6. Défis liés aux filtres

L’un des plus grands défis liés à l’utilisation de filtres est l’accès aux données relatives aux soumissions. Cette situation n’est pas particulière à notre pays. Au Canada, les marchés publics sont fragmentés, ce qui signifie que l’accès aux données relatives aux soumissions est décentralisé. Cette situation contraste avec d’autres pays, tels que la Corée du Sud, où tous les appels d’offres sont annoncés publiquement, et accompagnés de services électroniques de soumission d’offres et de paiement. KONEPS, le système d’approvisionnement en ligne du gouvernement sud-coréen, offre une plateforme unique pour les marchés publics, ce qui permet de numériser tout le processus d’approvisionnement.

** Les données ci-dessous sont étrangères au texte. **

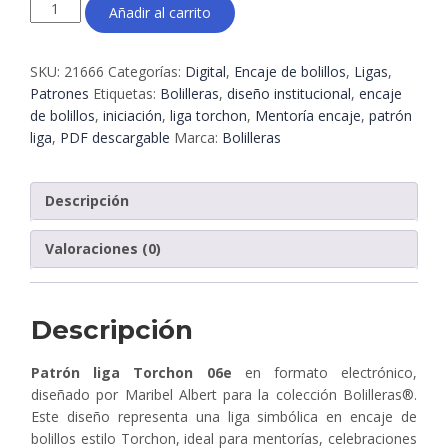
Patrón
Añadir al carrito
liga
Torchon
06e
SKU:
21666
Categorías:
Digital
,
Encaje de bolillos
,
Ligas
,
–
Patrones
Etiquetas:
Bolilleras
,
diseño institucional
,
encaje
Encaje
de bolillos
,
iniciación
,
liga torchon
,
Mentoría encaje
,
patrón
de
liga
,
PDF descargable
Marca:
Bolilleras
bolillos
en
formato
Descripción
electrónico
|
Valoraciones (0)
Bolilleras®
cantidad
Descripción
Patrón liga Torchon 06e
en formato electrónico,
diseñado por Maribel Albert para la colección Bolilleras®.
Este diseño representa una liga simbólica en encaje de
bolillos estilo Torchon, ideal para mentorías, celebraciones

Le fait que les données sur l’approvisionnement se trouvent en grande partie sur papier constitue un autre défi que nous avons rencontré. Nous devons en effet transformer les documents papier en des formats numériques consultables avant de pouvoir utiliser des filtres. Toutefois, depuis le début de la pandémie de COVID-19, certaines autorités chargées de l’approvisionnement au Canada ont pris le virage et ont fait du numérique l’option par défaut en ce qui concerne la soumission d’offres. Une telle situation ouvrira des possibilités pour les analyses de filtrage qui seront menées à l’avenir.

7. Conclusion

Le Bureau mène actuellement des travaux sur les filtres et continuera de les améliorer avec les progrès qui seront réalisés dans les domaines de l’accès aux données, de la portabilité et de la technologie. Le Bureau continue de mener des recherches et d’investir dans des outils, des technologies et des techniques statistiques utilisées pour la détection de truquage d’offres. Les organismes d’approvisionnement au Canada ont commencé à passer de la soumission d’offres papier à un processus électronique. Cette tendance s’accélérera vraisemblablement à l’avenir. Compte tenu de cette transition vers la soumission d’offres électroniques, et de l’avancement continu des outils et des capacités du Bureau, les avantages et les solutions aux défis liés aux filtres s’amélioreront certainement au fil du temps.